Okay, so I was home alone with this new toy, thinking to myself that it couldn't be all that bad with only two triple-A batteries, right?! !?? There I sat in my recliner, my cat Gracie looking on intently (trusting little soul) while I was reading the directions and thinking that I really needed to try this thing out on a flesh blood moving target. I must admit I thought about zapping Gracie (for a fraction of a second) and thought better of it. She is such a sweet cat. But, if I was going to give this thing to my wife to protect herself against a mugger, I did want some assurance that it would work as advertised. Am I wrong???
So, there I sat in a pair of shorts and a tank top with my reading glasses perched delicately on the bridge of my nose, directions in one and, and taser in another.

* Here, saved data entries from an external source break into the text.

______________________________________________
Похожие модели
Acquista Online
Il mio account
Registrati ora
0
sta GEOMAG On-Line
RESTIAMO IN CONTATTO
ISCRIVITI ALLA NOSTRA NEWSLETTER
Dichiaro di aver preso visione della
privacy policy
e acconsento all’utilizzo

The directions said that a one-second burst would shock and disorient your assailant; a two-second burst was supposed to cause muscle spasms and a major loss of bodily control; a three-second burst would reportedly make your assailant flop on the ground like a fish out of water. Any burst longer than three seconds would be wasting the batteries.? ? All the while I'm looking at this little device measuring about 5" long, less than 3/4 inch in circumference; pretty cute really and (loaded with two itsy, bitsy triple-A batteries) thinking to myself, "no possible way!"??
What happened next is almost beyond description, but I'll do my best...
I'm sitting there alone, Gracie looking on with her head cocked to one side as to say, "don't do it dumbass," reasoning that a one- second burst from such a tiny little ole thing couldn't hurt all that bad. I decided to give myself a one-second burst just for heck of it. I touched the prongs to my naked thigh, pushed the button and... HOLY MOTHER OF GOD, WEAPONS OF MASS DESTRUCTION!!!
I'm pretty sure Hulk Hogan ran in through the side door, picked me up in the recliner, then body slammed us both on the carpet, over and over and over again. I vaguely recall waking up on my side in the fetal position, with tears in my eyes, body soaking wet, both nipples on fire, with my left arm tucked under my body in the oddest position, and tingling in my legs! The cat was standing over me making meowing sounds I had never heard before, licking my face, undoubtedly thinking to herself, "Do it again, stupid, do it again!" Note: If you ever feel compelled to "mug" yourself with a taser, one note of caution: there is no such thing as a one-second burst when you zap yourself! You will not let go of that thing until it is dislodged from your hand by a violent thrashing about on the floor. A three-second burst would be considered conservative. SON-OF-A-*%#... That hurt like **% !!!
A minute or so later (I can't be sure, as time was a relative thing at that point), I collected my wits (what little I had left), sat up and surveyed the landscape. My bent reading glasses were on the mantel of the fireplace. How did they get up there??? My triceps, right thigh and both nipples were still twitching. My face felt like it had been shot up with Novocain, and my bottom lip weighed 88 lbs.
P. S. My wife loved the gift, and now regularly threatens me with it!